La economía de Bengala se vio desarticulada; en 1769-70, una hambruna acabaría con la vida de 1,2 millones de personas. (2)

POR UN PUÑADO DE LIBRAS MÁS

La hambruna de Bengala impresionó vivamente al Parlamento británico: semejante disminución de la fuerza laboral disponible deprimió los beneficios, redujo el comercio y disparó los gastos militares y administrativos. La burbuja bursátil estalló, la Compañía tambaleó y pidió ayuda al gobierno. El resultado fue la Tea Act de 1773, cuya principal medida fue imponer límites por primera vez y dejar sentado el control estatal en última instancia: “la adquisición de soberanía por súbditos de la Corona se hace en nombre de la Corona y no por derecho propio”. Además creó una administración unificada bajo un Gobernador General y un Consejo, y limitó la concesión del monopolio a plazos renovables de 20 años. A cambio, la Compañía recibió un préstamo de 40 mil libras, a dos años de plazo, y pudo disfrutar de mayor autonomía en su comercio con las colonias americanas. El monopolio del té resultó en extremo impopular en América, y fue uno de los detonantes de la rebelión que llevaría a la independencia de Estados Unidos.

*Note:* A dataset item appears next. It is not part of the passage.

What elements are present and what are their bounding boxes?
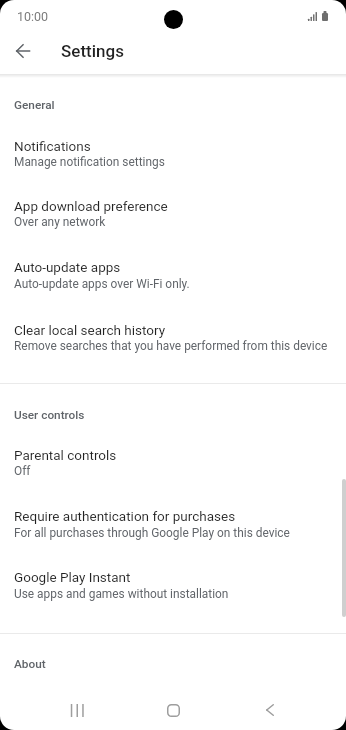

El Gobernador de Bengala, Warren Hastings, promovido al cargo de Gobernador General de 1773 a 1785, estableció las bases de la administración colonial británica. Trató de fundar el dominio británico en tradiciones indias, para lo que tomó consejeros brahmanes (ningún inglés sabía sánscrito). Hastings quiso sacar provecho de dos características de la sociedad india que resultaban funcionales al dominio británico: el sistema de castas y la división entre musulmanes e hindúes. Estableció una alianza tácita con las castas superiores, conservando sus privilegios, y creó un elaborado aparato legal (adalat). Pandits hindúes y cadíes islámicos colaboraban con jueces británicos en la interpretación de las ambas legislaciones; en ciertos casos se aplicaba la ley británica, y en otros se podía fallar atendiendo a los principios de “justicia, equidad y buena conciencia”. Muchos indios educados, que no podían ser admitidos en la Compañía, desempeñaban la profesión legal. De allí saldría la clase política nativa, muchas décadas después.

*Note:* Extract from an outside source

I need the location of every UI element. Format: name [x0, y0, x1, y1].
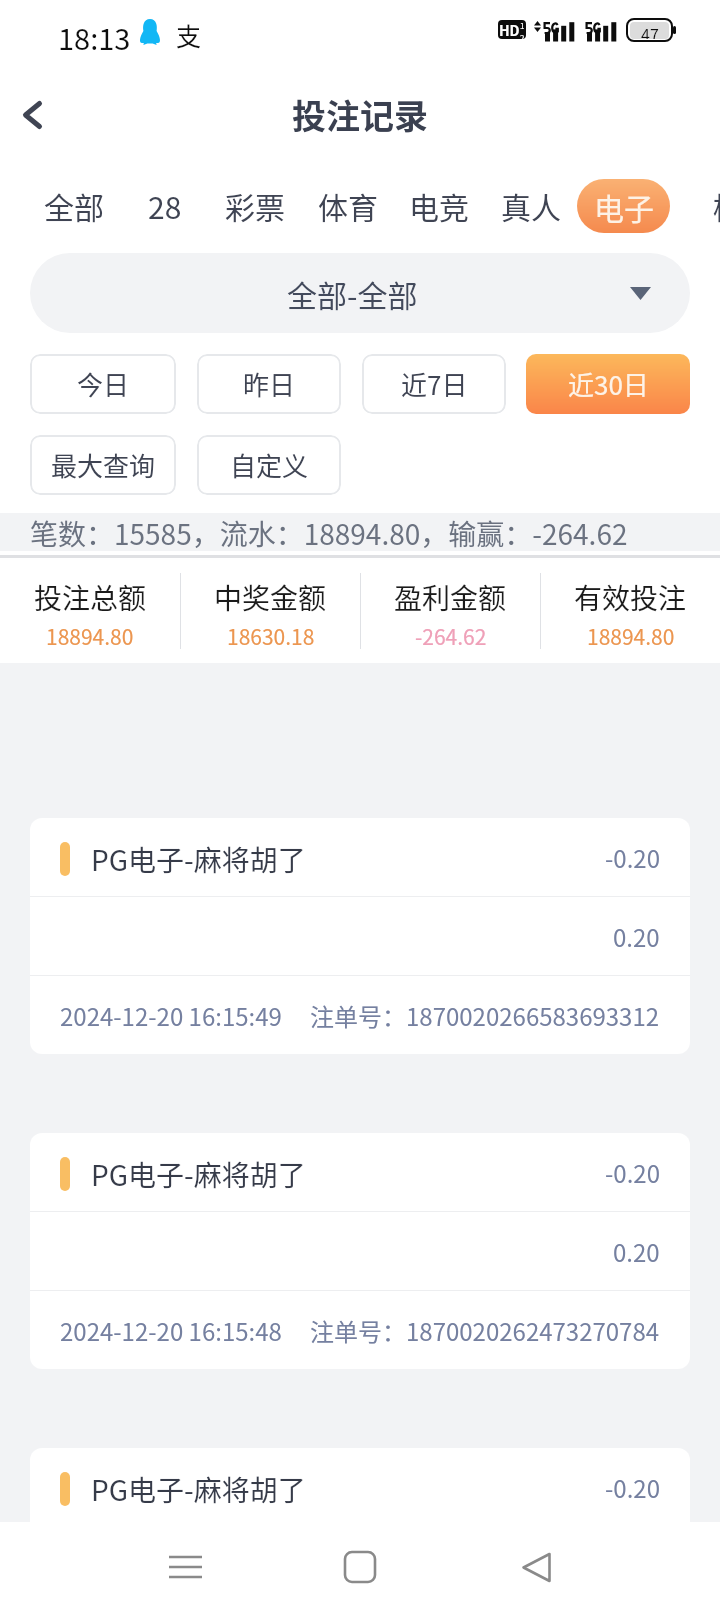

Más allá de estas iniciativas, la administración colonial seguía siendo un foco de corrupción: el sucesor de Clive en Bengala, Harry Verelst, fue imputado de diversos abusos y destituido en 1777. El propio Hastings fue repetidamente acusado de corrupción, y en 1787 fue llevado a juicio por Edmund Burke (que había sido accionista de la Compañía y conocía sus manejos). Los abogados de Hastings (en parte pagados por la Compañía) lograron enredar el proceso de tal manera que no hubo sentencia sino hasta 1795: el acusado fue absuelto, aunque afrontar el juicio le costó casi toda su fortuna.

El saqueo de India era popular en Gran Bretaña. La defensa de Hastings se basó en afirmar que en India se debían aplicar principios de justicia diferentes porque no era un estado "civilizado", entendiéndose por ello que no era ni europeo ni cristiano.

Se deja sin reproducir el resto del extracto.